Onyx8 wrote:I'm not sure that I am not missing the underlying point here (entirely possible). Behe is claiming, and BooBoo is trying to support, that chloroquine resistance must be such a rare thing to have evolved 'naturally' that for it to have actually happened (which no-one disputes) there must have been an intervention by some intelligent designer within the last few decades.
Is that correct?
No. Behe is fine with CCC evolving. His argument is that this is the "limit of Darwinian evolution" (or Edge of evolution, as his book was called). Because the malaria parasite populations are very large (much larger than the populations of large multicellular eukaryotes), there is no way something that requires two mutations or more could possibly evolve in the relatively short timescales that animals evolved in. That's basically the crux of his argument. So while chloroquine resistance evolved, there's no way something large and complex like plants and animals could in the amount of time available to life on Earth.

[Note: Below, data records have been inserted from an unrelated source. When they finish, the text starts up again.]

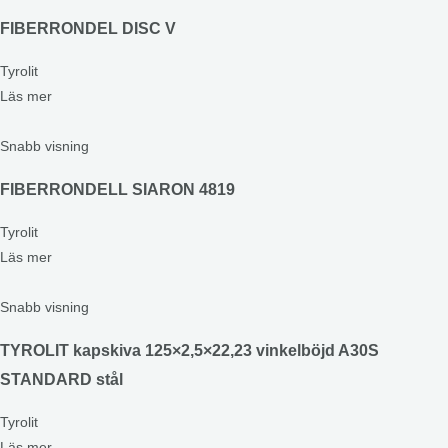
FIBERRONDEL DISC V
Tyrolit
Läs mer
Snabb visning
FIBERRONDELL SIARON 4819
Tyrolit
Läs mer
Snabb visning
TYROLIT kapskiva 125×2,5×22,23 vinkelböjd A30S
STANDARD stål
Tyrolit
Läs mer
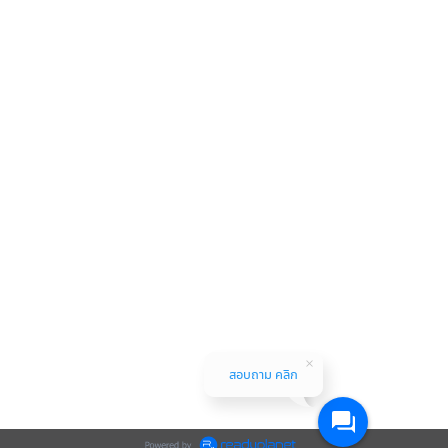
สอบถาม คลิก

For example, we diverged from the common ancestor we share with the chimp about 5-6 million years ago. Even though our genomes are very similar (like 96% or thereabout), that still makes the genomes between chimps and humans different by hundreds of millions of nucleotides*.
This is where Behe is doing two things wrong.
1) He doesn't, apparently, understand that it's meaningless to specify two(or more) particular mutations and then derive the average waiting time for their arrival, when hundreds of mutations happen in parallel every generation.
He could have picked any two of these hundreds of mutations and calculated the same average waiting time for their emergence. Yet hundreds of them still happen, so what the hell is the point of the calculation?
It is pure propaganda meant to baffle the ID acolytes with numbers.
2) He's extrapolating the case of evolving effective chloroquine resistance to evolving large complex body plans and so on. Here he's basically saying that because this small set of mutational pathways are the only ones available to the malaria parasite which yield effective chloroquine resistance, there's no way some other particular outcome requiring
even more mutations and with
smaller population sizes (like Homo Sapiens evolving from our common ancestor) could have been found by a blind evolutionary process because a result requiring so many mutations is extremely improbable to be found in such a large search space. So, you know, god mustadunnit.
In part the same basic flaw is underlying both prongs of the argument. Point to all the things that could have been different (mutational events), but happened the way they did to get this particular result, derive the odds and then say "see how improbable that was? Therefore Jesus!"
The other issue is that you can't just extrapolate this particular case of chloroquine resistance to the entire history of life and large multicellular bodyplan evolution in particular. Most of the things that evolve aren't "the only functional solutions available" to evolution, just because it seems to be the case for malaria gaining chloroquine resistance. While chloroquine resistance requires specific mutations for effective transport, in the evolution of large multicellular eukaryotes almost all of the responsible mutations are mutations in gene expression networks that alter developmental timings. There are no "only this will work".
* 4% of 3.2 billion basepairs is 128 million. But of course, since close to 90% of our genome is junk, only a minority of these have any phenotypic effect. And then even more of the remaining are only nearly neutral and so on and so forth.